Lorsque Nick Fuentes désarme Piers Morgan, symptôme d’un changement d’époque

Je m’étais assis, par habitude plus que par nécessité, sur l’un de ces bancs fatigués, autrefois peints en bleu, qui dominent la dune de Lechiagat et que le vent et le sel rongent lentement, comme s’ils voulaient eux aussi les renvoyer à la mer. En contrebas, les vagues avançaient avec cette régularité souveraine que l’on retrouve au large de l’Atlantique sud comme au bord du golfe de Gascogne, et je me laissais porter par cette respiration antique lorsque, par caprice peut-être, j’ai glissé dans mes écouteurs le débat entre Piers Morgan et Nick Fuentes. Je m’attendais à une joute parmi tant d’autres, mais bientôt la rumeur de l’écume disparut derrière les voix des deux hommes. Le vent lui-même sembla se figer un instant, comme s’il devinait que quelque chose, là, se jouait au delà du simple échange médiatique.

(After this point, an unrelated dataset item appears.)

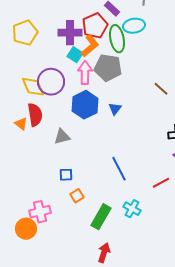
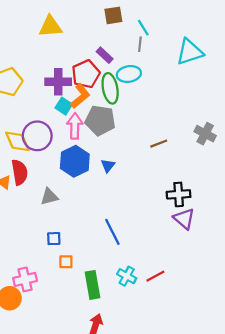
brown line: (161, 89) -> (159, 144), turned -63
red line: (161, 183) -> (155, 276), moved
orange square: (77, 196) -> (66, 262), turned 32
green rectangle: (101, 217) -> (92, 285), turned -40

Il est des moments où l’on sent, avant même d’en comprendre la portée, qu’un ordre ancien vacille. Non que Nick Fuentes soit devenu soudain admirable, ni que Piers Morgan ait perdu les armes qui furent celles de sa génération. Le bouleversement était ailleurs, dans la rencontre heurtée de deux âges du monde. Fuentes parlait depuis une génération dont l’expérience concrète du réel, forgée au milieu de l’insécurité, de la fragmentation sociale et de l’effacement des autorités, a laminé les tabous qui servaient autrefois de garde-fous moraux. Morgan, lui, invoquait des catégories dont la force persuasive dépendait encore d’une croyance dans l’universalité des valeurs libérales. Cette croyance s’estompe. Le choc des deux discours, porté par le souffle d’un vieil empire médiatique qui se sait menacé, fut d’une intensité singulière.

Morgan, fidèle à la liturgie morale de l’après-guerre, crut que l’accusation suffirait. Le mot racisme fut lancé avec l’assurance d’un coup de semonce, suivi du mot misogynie, puis du mot antisémitisme, enfin des spectres de Hitler et du génocide juif. Ces mots étaient jadis des verdicts. Ils fonctionnaient comme la pierre jetée dans l’eau qui impose silence par la seule force de son onde. Or ils glissèrent sur Fuentes comme la pluie sur les carreaux de ma fenêtre un soir de tempête. Il souriait à demi, parfois avec lassitude, comme s’il connaissait trop bien ces armes pour en être encore affecté. « Votre cadre moral meurt » lança-t-il à Morgan, « dans dix ans personne ne s’en souciera comme vous ». On aurait cru entendre un glas discret, celui d’une époque qui, faute d’avoir su convaincre, ne dispose plus que de l’indignation pour gouverner les esprits.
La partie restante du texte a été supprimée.